Northeast Syria’s Autonomous Administration restores 4,000-year-old archeological site

QAMISHLI, Syria (North Press) – The Antiquities Directorate of the Autonomous Administration of North and East Syria (AANES) launched a project two months ago under the name of the “The Extended Project of Jazira,” which aims to comprehensively restore the archaeological site at Tel Beydar.

The project also aims to equip warehouses with appropriate conditions to preserve and protect archaeological finds, according to those in charge of it.

Part of the site had collapsed due to the weather conditions and lack of care, and the project supervisors expect to complete the restorations by December.

The site of Tel Beydar is located in Upper Mesopotamia and more precisely in the Upper Syrian Jazira, a region called the “Khabur Triangle”, a sort of delta without a sea, formed by the tributaries of the Euphrates River.

Thamer al-Maish, a resident of the village of Tel Beydar (35 km north of Syria’s city of Hasakah), is trying to smooth the plaster that he placed on the lower part of the wall of the ancient temple of Tel Beydar, a place inhabited by his ancestors, in an attempt to preserve what remains of this archaeological site.

Al-Maish, who oversees a team of nine workers restoring the archaeological site of Tel Beydar, told North Press that he had to choose a team who did not have experience working in the archaeological sites, as “it is impossible to find experts in the region.”

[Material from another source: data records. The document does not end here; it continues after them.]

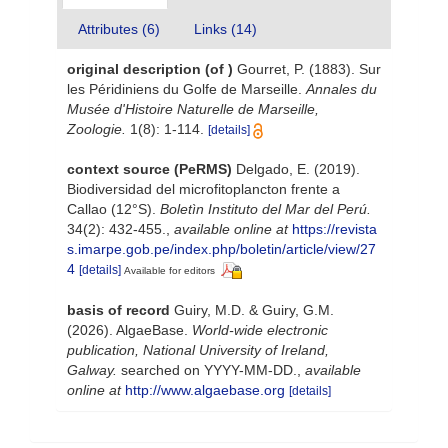
Attributes (6)
Links (14)
original description
(of
)
Gourret, P. (1883). Sur
les Péridiniens du Golfe de Marseille.
Annales du
Musée d'Histoire Naturelle de Marseille,
Zoologie.
1(8): 1-114.
[details]
context source (PeRMS)
Delgado, E. (2019).
Biodiversidad del microfitoplancton frente a
Callao (12°S).
Boletìn Instituto del Mar del Perú.
34(2): 432-455.
,
available online at
https://revista
s.imarpe.gob.pe/index.php/boletin/article/view/27
4
[details]
Available for editors
basis of record
Guiry, M.D. & Guiry, G.M.
(2026). AlgaeBase.
World-wide electronic
publication, National University of Ireland,
Galway.
searched on YYYY-MM-DD.
,
available
online at
http://www.algaebase.org
[details]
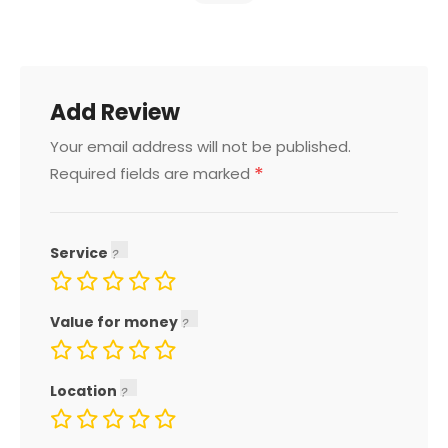
Add Review
Your email address will not be published.
*
Required fields are marked
Service
Value for money
Location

Al-Maish was assigned by the Antiquities Directorate to form a working group to restore the archaeological site, where he worked for years with the European Mission as well.

The supervisor of the workers does not hide the difficulty of the work, as “the treatment of the archaeological blocks must be carried out with utmost focus and caution.”

A joint European mission has worked on restoring the site from 1992 until 2010, but it stopped working and withdrew since the beginning of the war in Syria.

The European mission found, during its work, about 230 archaeological cuneiform slabs containing “economic symbols,” indicating the economic importance of the site at that time, according to the Antiquities Directorate of the Autonomous Administration.

Roshan Haj Ali, a member of the Antiquities Directorate, said that the project aims to preserve the site and its four temples, after the fifth collapsed and the mission was unable to restore it.

Haj Ali indicated that the project aimed to restore 80% to 90% of the site, as the work has been divided into five phases, including preparing the site for work, peeling the plaster, dismantling the walls that are liable to fall from its surroundings, and treating cavities.

A wall of about two kilometers long surrounds five temples and two palaces, one of them Hellenistic and the other Sumerian within the site.

The wall contains seven doors in the front, while the back contains 14 doors, and each door used to lead to a site, according to information available to the Antiquities Directorate of the Autonomous Administration.

The Antiquities Directorate restored the site three times before launching the current project, “but previous attempts were ambulatory, while the current project is the most comprehensive,” according to Haj Ali.